Live album by Paul Stookey
- Released: 1973
- Recorded: December 19, 1972
- Venue: Carnegie Hall
- Genre: Folk; rock; pop; contemporary Christian music;
- Length: 51:22
- Label: Warner Bros.

Paul Stookey chronology
| Paul and (1971) | One Night Stand (1973) |  |

= One Night Stand (Paul Stookey album) =

One Night Stand is a live album by American pop and folk singer-songwriter Paul Stookey. It is a live recording from his Carnegie Hall show on December 19, 1972 and his second solo album released in 1973 on Warner Bros Records.

The album includes new songs written by Stookey and his friends and associates, along with covers including Wedding Song and traditionals. The first half of the show was acoustic, and the second half was an electric set with new material played by the same band as the Paul and album. Peter Yarrow joined him on stage as a guest performer. The album received significant airplay.

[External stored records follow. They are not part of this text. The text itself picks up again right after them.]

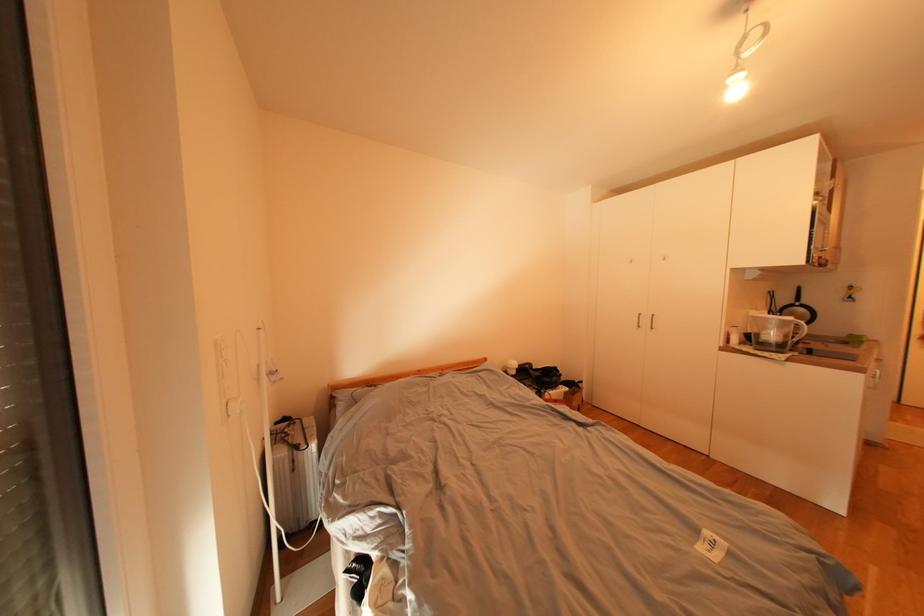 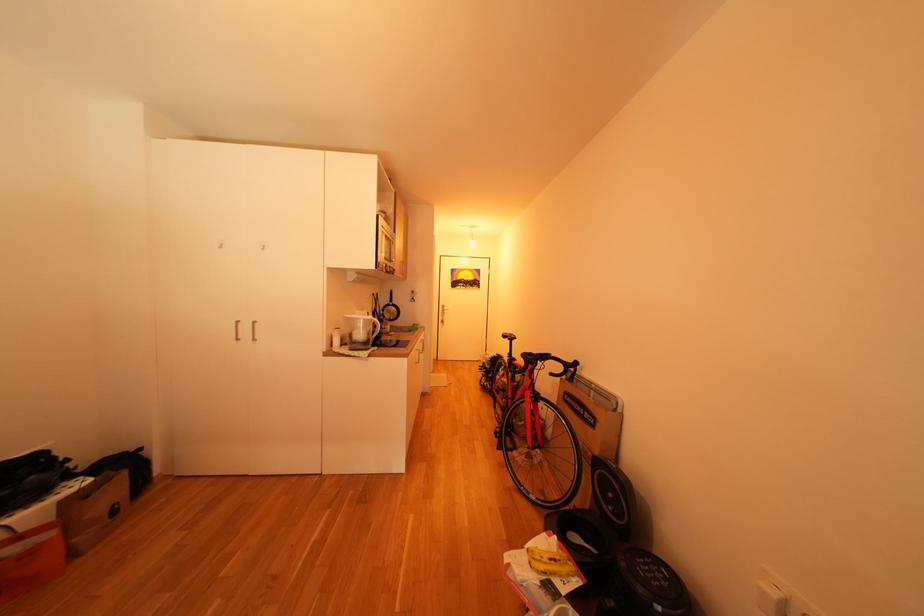 Question: How did the camera likely rotate?

Choices:
 (A) Left
 (B) Right
 (C) Up
 (D) Down

Answer: (B) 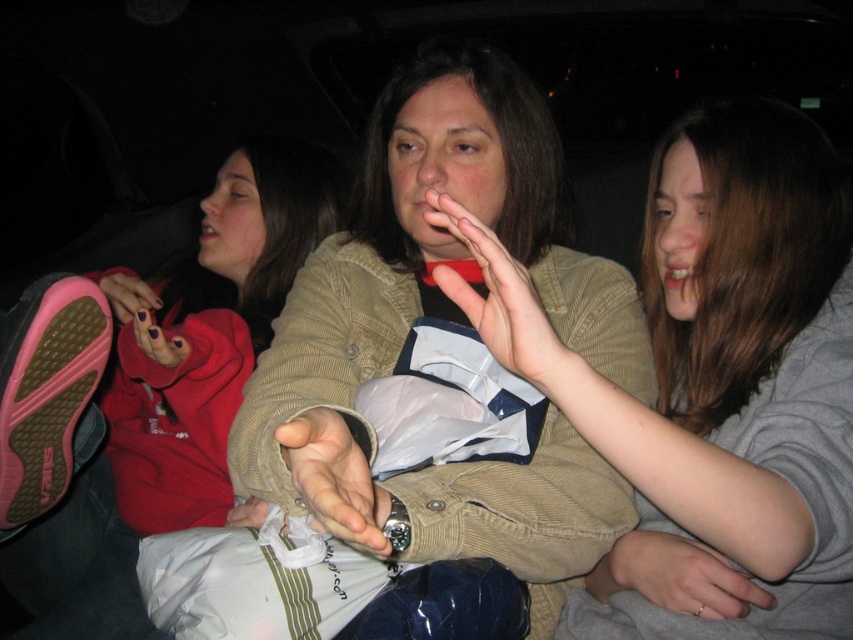 Is point (370, 554) closer to camera compared to point (706, 561)?

Yes.

Is point (338, 448) closer to camera compared to point (688, 563)?

Yes, it is in front of point (688, 563).

At what (x,y) coordinates should I click in order to perform the action: click on smooth beige hand at center. Please return your answer as a coordinate pair (x, y). This screenshot has height=640, width=853. Looking at the image, I should click on (334, 480).

Does pink fabric at lower left have a lesser height compared to dark purple nail polish at lower left?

With the release of One Night Stand, Stookey changed his name from Noel Paul Stookey to Paul Stookey. The album received positive reviews from music critics. The album was reissued in 1977 under Stookey’s label Neworld Media.

==Critical reception==
Paul Talbert for the Detroit Free Press wrote "on such songs as 'There is Love' and 'Blessed' the honey flow is tempered by his musicianship and even some poetry, too."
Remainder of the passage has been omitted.